Misguided tax rules threaten engineering and innovation
| November 26, 2023 12:00 AM
From clean air and water to safe roads and bridges, engineering and design firms across the United States spearhead the creation of cutting-edge technologies that enhance and advance our future.
As the president and CEO of DJ&A, P.C., headquartered here in Missoula, we are proud of the work we do in civil and environmental engineering to help support communities throughout Montana and beyond.
To continue to meet unprecedented challenges with novel solutions, it’s critical that engineering companies like ours engage in research and development (R&D) to find innovative ways to approach problems old and new. However, a recent change to our tax code is stifling this commitment to R&D and threatening the industry’s collective development to the detriment of our communities.
This tax change, which took effect in 2022, requires businesses to deduct R&D expenses over five years instead of when they occur, leading to devastating tax consequences. This revision in the tax code puts immense financial strain on small engineering firms that innovate while they serve the public.
This is a hard reality to face because many smaller engineering firms, including our own, support some of the nation’s highest-profile projects, such as our environmental engineering work to upgrade the wastewater system at Death Valley National Park.
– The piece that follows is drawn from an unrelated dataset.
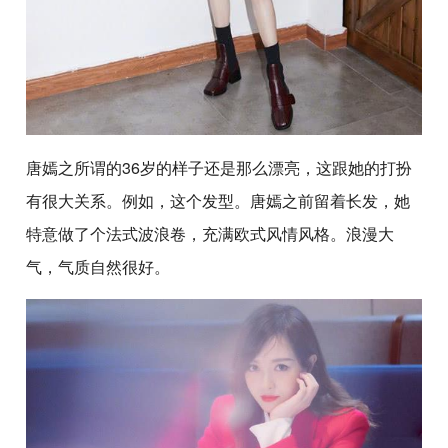
唐嫣之所谓的36岁的样子还是那么漂亮，这跟她的打扮
有很大关系。例如，这个发型。唐嫣之前留着长发，她
特意做了个法式波浪卷，充满欧式风情风格。浪漫大
气，气质自然很好。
We at DJ&A are honored to be the engineering company of record for the project because our work will not only benefit the park’s 1 million annual visitors, but will also protect the park itself — a testament to the quality work we do. However, this revision to the tax code presents financial stress that could hinder our ability to hire qualified staff and develop innovative solutions that will benefit our national parks and other critical infrastructure projects for the foreseeable future.
While it can be time-intensive and expensive, R&D is an essential part of the engineering profession because it’s our job to design safe and reliable infrastructure for our communities. With so many resources and manpower involved in R&D, it is imperative that engineering firms have financial flexibility to pivot where needed and remain operational, particularly if Congress’ infrastructure ambitions are to be realized.
But this tax change will only lead to higher tax burdens for our small businesses, inhibiting their ability to grow and engage in R&D that pushes innovation forward.
Studies show that this lapse in our tax laws will decrease R&D spending in the U.S. by $4.1 billion per year, causing a loss of 23,400 direct R&D jobs in each of the first five years of this tax change going into effect. At the same time Congress is disincentivizing R&D with onerous tax burdens, China’s tax authority recently extended its policy of a 200% “pre-tax super deduction” for R&D expenses.
It’s time for Congress to recognize that this provision hurts smaller firms and the communities they serve while making our Country less competitive and less secure. Our leaders must pass legislation in the House and Senate to revert R&D taxation to what it once was in order to protect innovation in American engineering.
I want to thank Sen. Steve Daines in particular for cosponsoring bill S. 866, as well as urge Sen. Jon Tester and the rest of the congressional delegation to support fixing R&D amortizations so engineering firms of all sizes can continue to thrive.
Chris Anderson is CEO of DJ&A Engineering, headquartered in Missoula, with offices throughout the Western U.S.